Andersen-Nissen is looking at innate immune responses to several candidate HIV vaccines currently under development in the HVTN.  Her first approach was through the HVTN 071 trial, which assayed the early immune responses to the Merck HIV vaccine candidate used in the Step study.   Both the Step study and HVTN 071 were halted early when it was shown that the candidate vaccine did not protect against HIV, but the researchers were still able to collect extensive samples from 11 participants in HVTN 071.  Even though the Merck vaccine was not effective against HIV, there are still insights to be gained, Andersen-Nissen said.

“The goal is to develop profiles of different classes of vaccines and adjuvants, based on the innate immune responses they trigger,” she said.  “Then comparing those with licensed vaccines that actually work is vitally important – the ultimate goal being to correlate certain innate immune responses with adaptive immune responses of successful vaccines.”

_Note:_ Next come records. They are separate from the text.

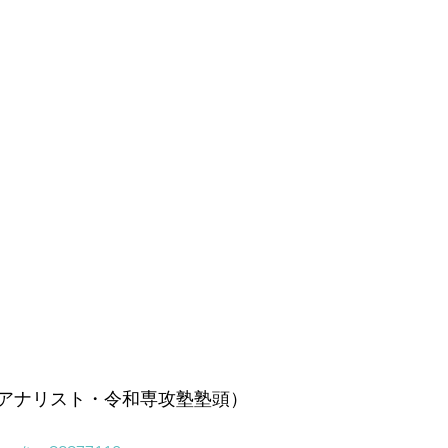
アナリスト・令和専攻塾塾頭）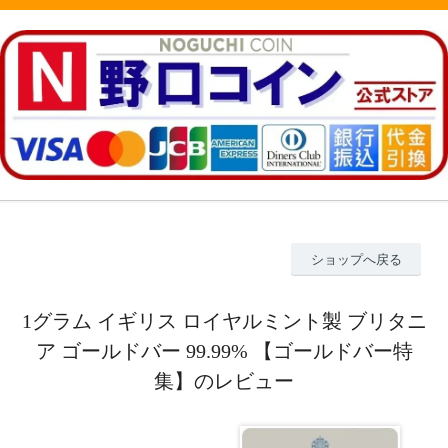
ショップへ戻る
1グラム イギリス ロイヤルミント製 ブリタニ
ア ゴールドバー 99.99% 【ゴールドバー特
集】のレビュー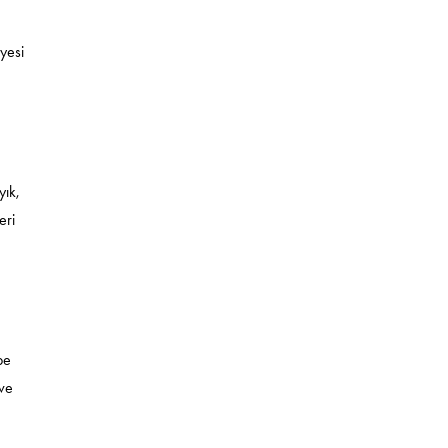
iyesi
yık,
eri
pe
 ve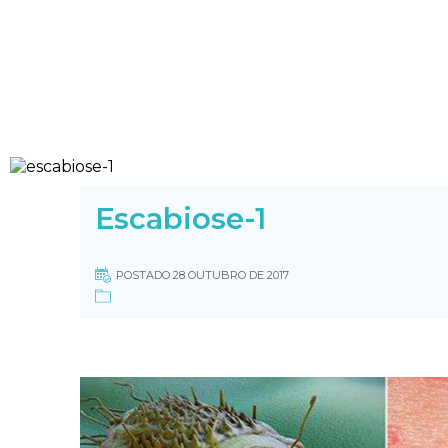
Escabiose-1
POSTADO 28 OUTUBRO DE 2017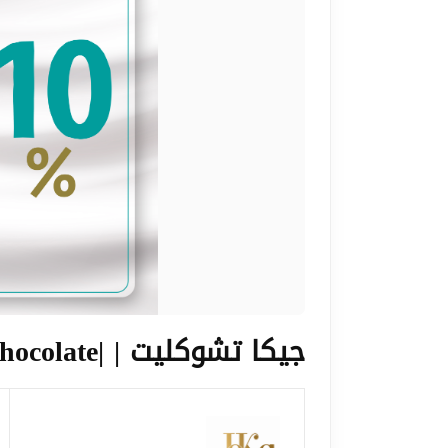
جيكا تشوكليت | |Jeka Chocolate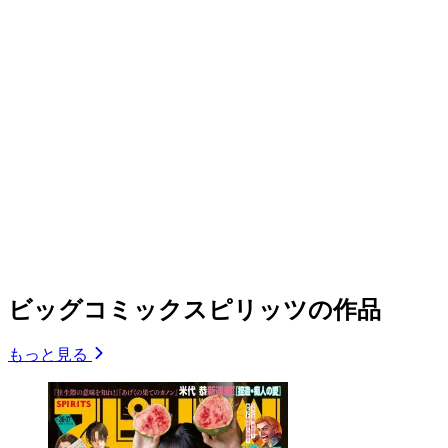
ビッグコミックスピリッツの作品
もっと見る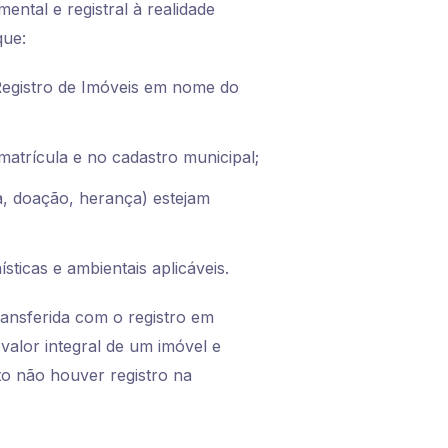
ental e registral à realidade
que:
 Registro de Imóveis em nome do
atrícula e no cadastro municipal;
, doação, herança) estejam
ticas e ambientais aplicáveis.
ransferida com o registro em
valor integral de um imóvel e
o não houver registro na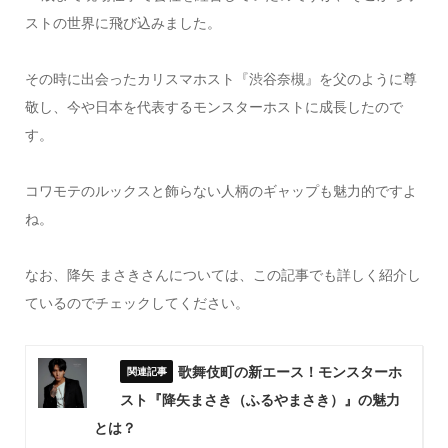
ストの世界に飛び込みました。
その時に出会ったカリスマホスト『渋谷奈槻』を父のように尊
敬し、今や日本を代表するモンスターホストに成長したので
す。
コワモテのルックスと飾らない人柄のギャップも魅力的ですよ
ね。
なお、降矢 まさきさんについては、この記事でも詳しく紹介し
ているのでチェックしてください。
歌舞伎町の新エース！モンスターホ
スト『降矢まさき（ふるやまさき）』の魅力
とは？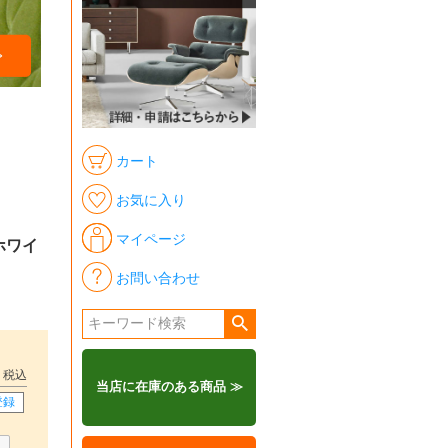
カート
お気に入り
マイページ
ホワイ
お問い合わせ
税込
当店に在庫のある商品 ≫
登録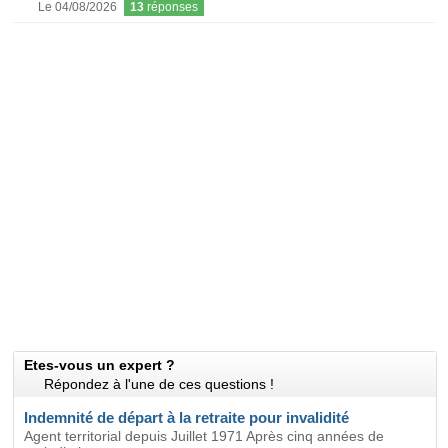
Le 04/08/2026
13
réponses
Etes-vous un expert ?
Répondez à l'une de ces questions !
Indemnité de départ à la retraite pour invalidité
Agent territorial depuis Juillet 1971 Après cinq années de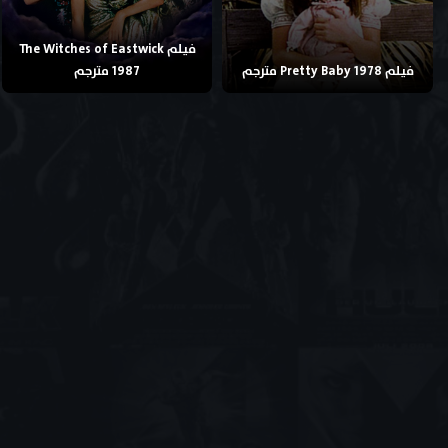
فيلم The Witches of Eastwick
فيلم Pretty Baby 1978 مترجم
1987 مترجم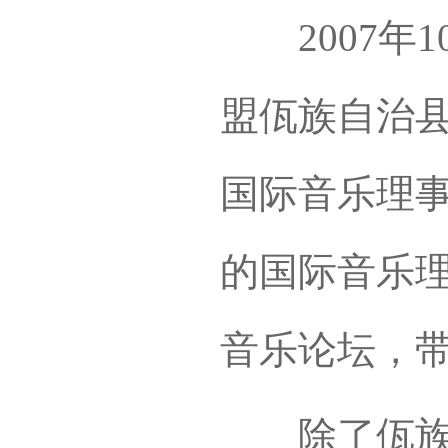
2007年1
盟佤族自治
国际音乐理
的国际音乐理
音乐论坛，
除了佤族原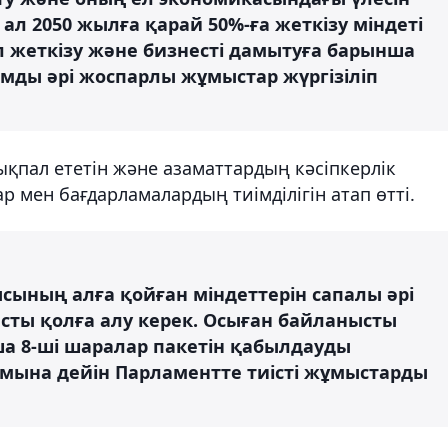
 ал 2050 жылға қарай 50%-ға жеткізу міндеті
л жеткізу және бизнесті дамытуға барынша
мды әрі жоспарлы жұмыстар жүргізіліп
қпал ететін және азаматтардың кәсіпкерлік
 мен бағдарламалардың тиімділігін атап өтті.
сының алға қойған міндеттерін сапалы әрі
сты қолға алу керек. Осыған байланысты
а 8-ші шаралар пакетін қабылдауды
мына дейін Парламентте тиісті жұмыстарды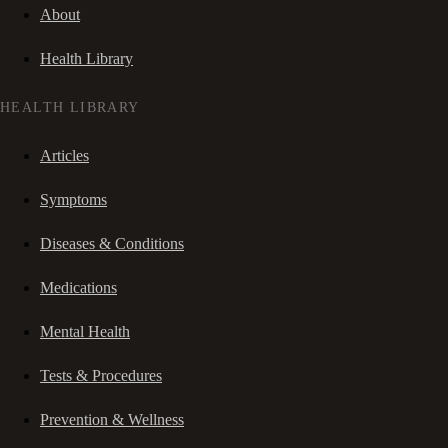
About
Health Library
HEALTH LIBRARY
Articles
Symptoms
Diseases & Conditions
Medications
Mental Health
Tests & Procedures
Prevention & Wellness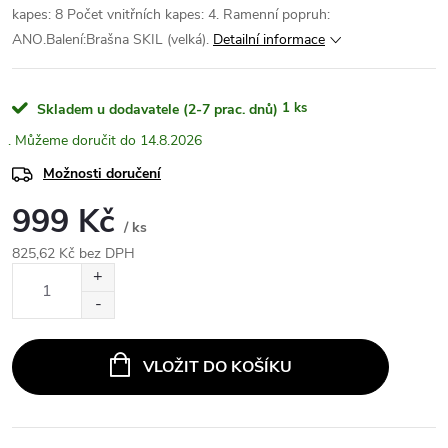
kapes: 8 Počet vnitřních kapes: 4. Ramenní popruh:
ANO.Balení:Brašna SKIL (velká).
Detailní informace
1 ks
Skladem u dodavatele (2-7 prac. dnů)
14.8.2026
Možnosti doručení
999 Kč
/ ks
825,62 Kč bez DPH
Měrná
cena:
VLOŽIT DO KOŠÍKU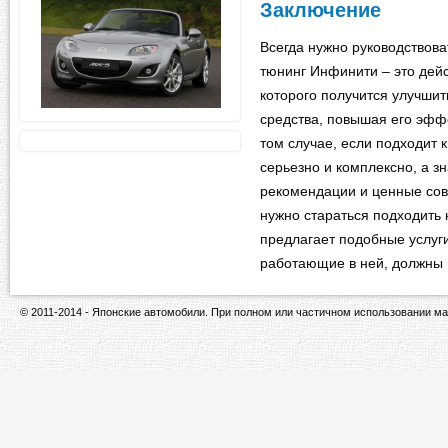
Заключение
Всегда нужно руководствова
тюнинг Инфинити – это дей
которого получится улучшит
средства, повышая его эффе
том случае, если подходит 
серьезно и комплексно, а з
рекомендации и ценные сове
нужно стараться подходить 
предлагает подобные услуги
работающие в ней, должны 
© 2011-2014 - Японские автомобили. При полном или частичном использовании ма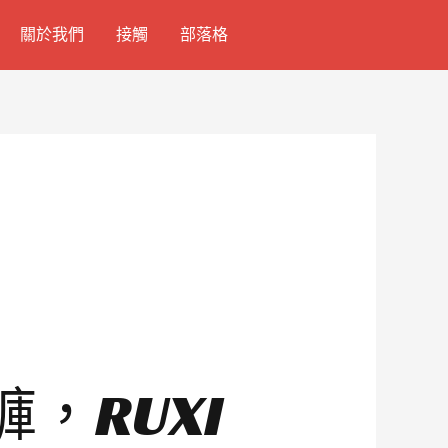
關於我們
接觸
部落格
，RUXI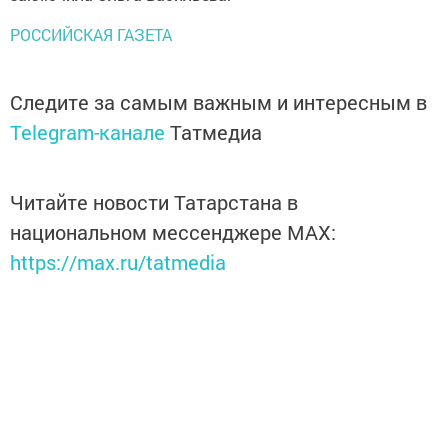
РОССИЙСКАЯ ГАЗЕТА
Следите за самым важным и интересным в
Telegram-канале
Татмедиа
Читайте новости Татарстана в
национальном мессенджере MАХ:
https://max.ru/tatmedia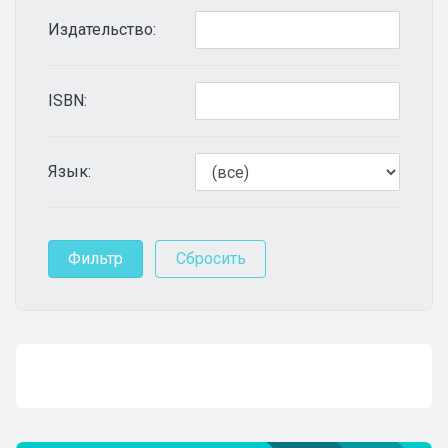
Издательство:
ISBN:
Язык: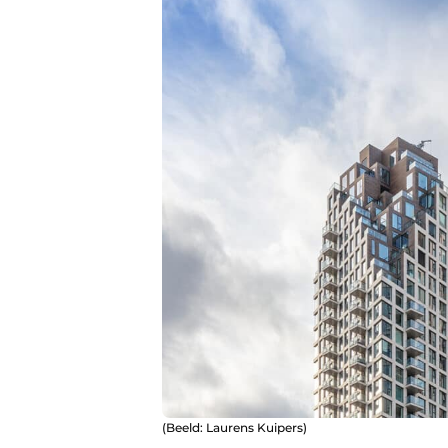
(Beeld: Laurens Kuipers)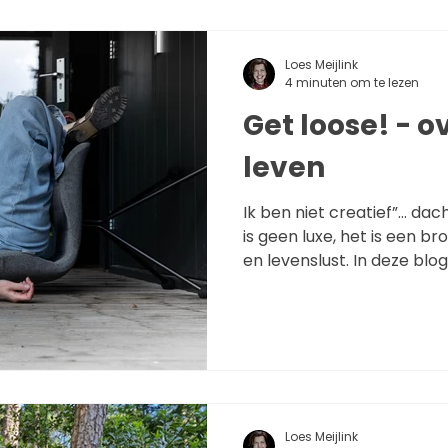
Loes Meijlink
4 minuten om te lezen
Get loose! - over creatief
leven
Ik ben niet creatief”… dach
is geen luxe, het is een b
en levenslust. In deze blog
creatieve vuur opnieuw aan
criticus temt en ruimte m
experimenteren in
Loes Meijlink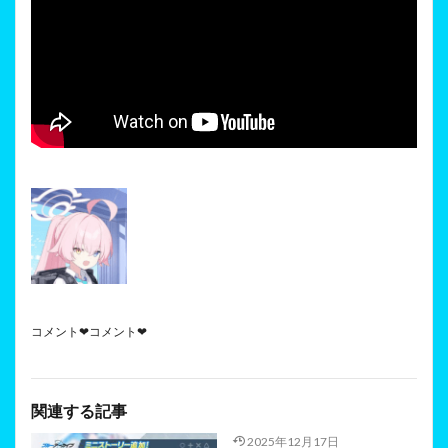
コメント❤コメント❤
関連する記事
2025年12月17日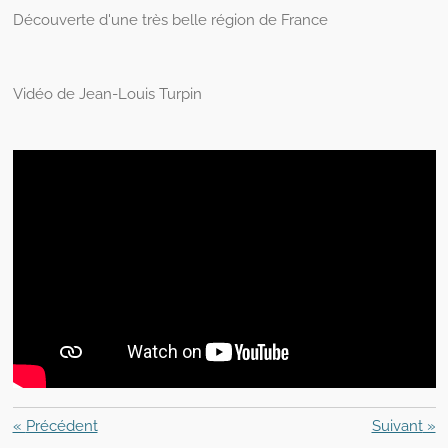
Découverte d'une très belle région de France
Vidéo de Jean-Louis Turpin
«
Précédent
Suivant
»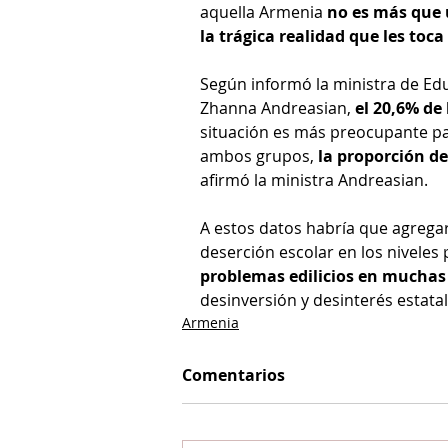
aquella Armenia 
no es más que 
la trágica realidad que les toca 
Según informó la ministra de Edu
Zhanna Andreasian, 
el 20,6% de
situación es más preocupante pa
ambos grupos,
 la proporción d
afirmó la ministra Andreasian.
A estos datos habría que agregarl
deserción escolar en los niveles 
problemas edilicios en muchas 
desinversión y desinterés estatal
Armenia
Comentarios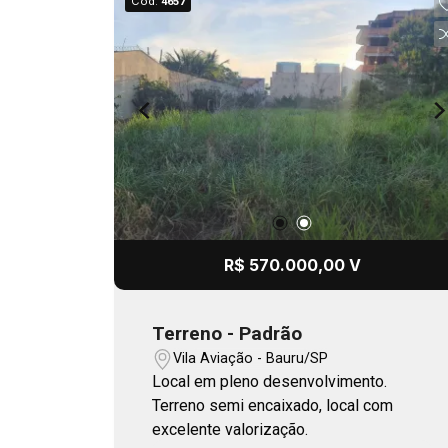
Cód.
4657
R$ 570.000,00 V
Terreno - Padrão
Vila Aviação - Bauru/SP
Local em pleno desenvolvimento.
Terreno semi encaixado, local com
excelente valorização.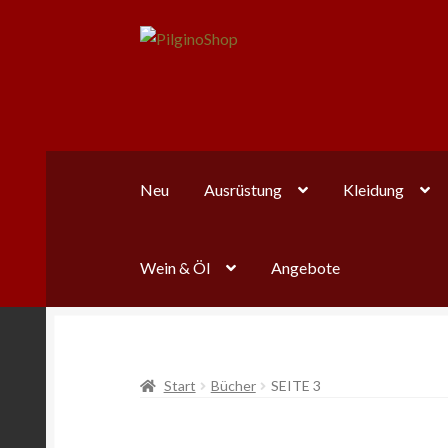
Zur
Zum
Navigation
Inhalt
springen
springen
Neu
Ausrüstung
Kleidung
Wein & Öl
Angebote
Start
Bücher
SEITE 3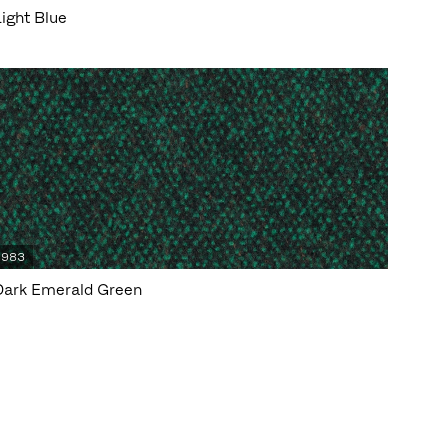
Light Blue
983
Dark Emerald Green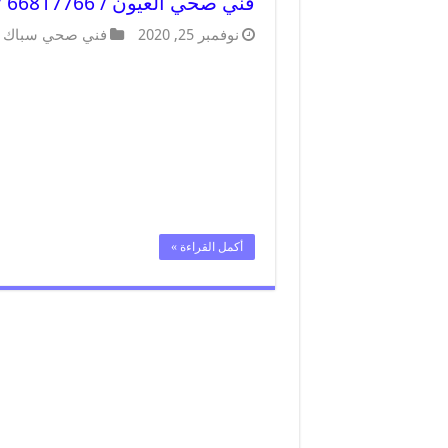
فني صحي العيون / 66817766 / افضل فني صحي سباك بالعيون
نوفمبر 25, 2020
فني صحي سباك
أكمل القراءة »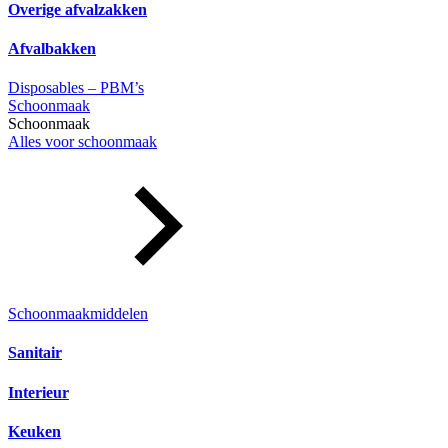
Overige afvalzakken
Afvalbakken
Disposables – PBM’s
Schoonmaak
Schoonmaak
Alles voor schoonmaak
Schoonmaakmiddelen
Sanitair
Interieur
Keuken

To examine innate immune responses to the Merck vaccine, Andersen-Nissen and colleagues collected samples before vaccination and four to six hours, 24 hours, three days, and one week after vaccination.  They first looked at the types of cells present in the blood, and found that both T cells and B cells rapidly exited the bloodstream within 24 hours after vaccination, while levels of certain other immune cells – monocytes and dendritic cells – increased in the circulation in the first few days following vaccination.  The researchers found changes in protein levels and gene expression in the blood that signal a “typical” inflammatory response.   Compared to before vaccination, they found that 2,000 different genes were turned on or off in PBMC at 24 hours after vaccination.

To compare the effects of different vaccines on the innate immune system, Andersen-Nissen and colleagues looked at the overlap between their data on early gene expression changes induced by the Merck HIV vaccine and data from other researchers on changes induced by the licensed and effective yellow fever vaccine.  While gene expression changes occurred more rapidly in response to the HIV vaccine, many genes with increased expression were identical in both data sets.  Genes with decreased expression were quite different between the studies.  This may mean that there is a “core” of antiviral genes turned on by the innate immune system in response to any viral-vectored vaccine, Andersen-Nissen said.

The findings from HVTN 071 indicate that the majority of changes in the innate immune system happen in the first 24 hours following vaccination.  To delve deeper into this rapid immune response and to figure out which innate responses correlate with adaptive immune responses, Andersen-Nissen and VIDD postdoctoral fellow Dr. Antje Heit are working on a new study, HVTN 089, to collect hourly samples in the first day after vaccination.  Andersen-Nissen is also looking at the innate immune response to other candidate HIV vaccines tested in the HVTN, and is expanding sampling to sites outside of Seattle.  Ultimately, correlating certain early immune responses with the likelihood of vaccine success will give much earlier reads in clinical trials of candidate HIV vaccines, as well as enabling the design of new adjuvants and vaccine vectors to hopefully elicit better protection against HIV.